Jennifer Crumbley, the mother of a boy who killed four and injured seven in a school shooting at Oxford High School in Michigan, is the first parent in the US to be found guilty of involuntary manslaughter for failing to stop her son from carrying out the attack.
Prosecutors accused her of being negligent in allowing her son to have a gun, and ignoring warnings signs. A jury found her guilty on Tuesday.
Crumbley's husband, and the boy's father, is facing a separate trial on the same charges.
Their son is serving a life sentence for the November 2021 attack.
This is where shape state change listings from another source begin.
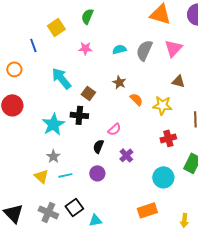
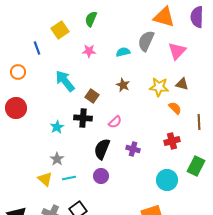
gray semicircle: (144, 50) -> (146, 41), moved
orange semicircle: (136, 99) -> (175, 108), moved
yellow star: (162, 105) -> (159, 87), moved
cyan star: (53, 124) -> (57, 127), size x0.6
pink semicircle: (114, 129) -> (115, 122), moved
black semicircle: (98, 146) -> (102, 149), size x1.5
purple cross: (126, 155) -> (133, 149), moved, turned -32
The question at the heart of the trial was whether the mother could have foreseen and prevented the deadly crime. Prosecutors showed that both parents bought their son the gun used in the shooting days before the murders.
Prosecutors also presented evidence that Ethan Crumbley had wanted mental health help and complained of hallucinations, but said his parents did not get him treatment. Crumbley said on the stand that she did not think her son had mental health problems.
The morning of the shooting, the parents cut short a school meeting about a disturbing drawing their son had made to go to work and declined to take the then 15-year-old home. He returned to class with his gun in his backpack.
Just hours later, he killed Hana St Juliana, 14, Tate Myre, 16, and Madisyn Baldwin and Justin Shilling, both 17.
Buck Myre, the father of Tate, said: "The people spoke! You can agree or disagree with the people, but this is how the system is supposed to work."